→ DIRECTIONS FOR THIS TASK
Return every record below exactly as written, omitting any pictures.

→ EXERCISE DATA
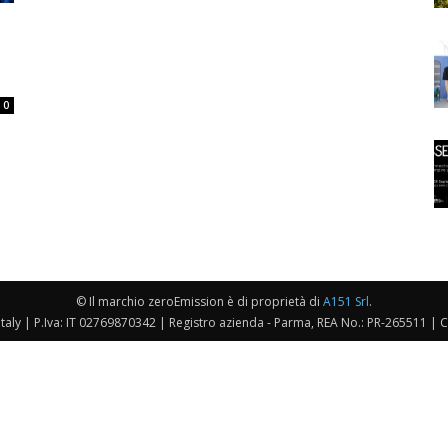
0
© Il marchio zeroEmission è di proprietà di
A151 Srl
.
taly | P.Iva: IT 02769870342 | Registro azienda - Parma, REA No.: PR-265511 |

→ ANSWER FOR THE TASK
0
© Il marchio zeroEmission è di proprietà di
A151 Srl
.
taly | P.Iva: IT 02769870342 | Registro azienda - Parma, REA No.: PR-265511 |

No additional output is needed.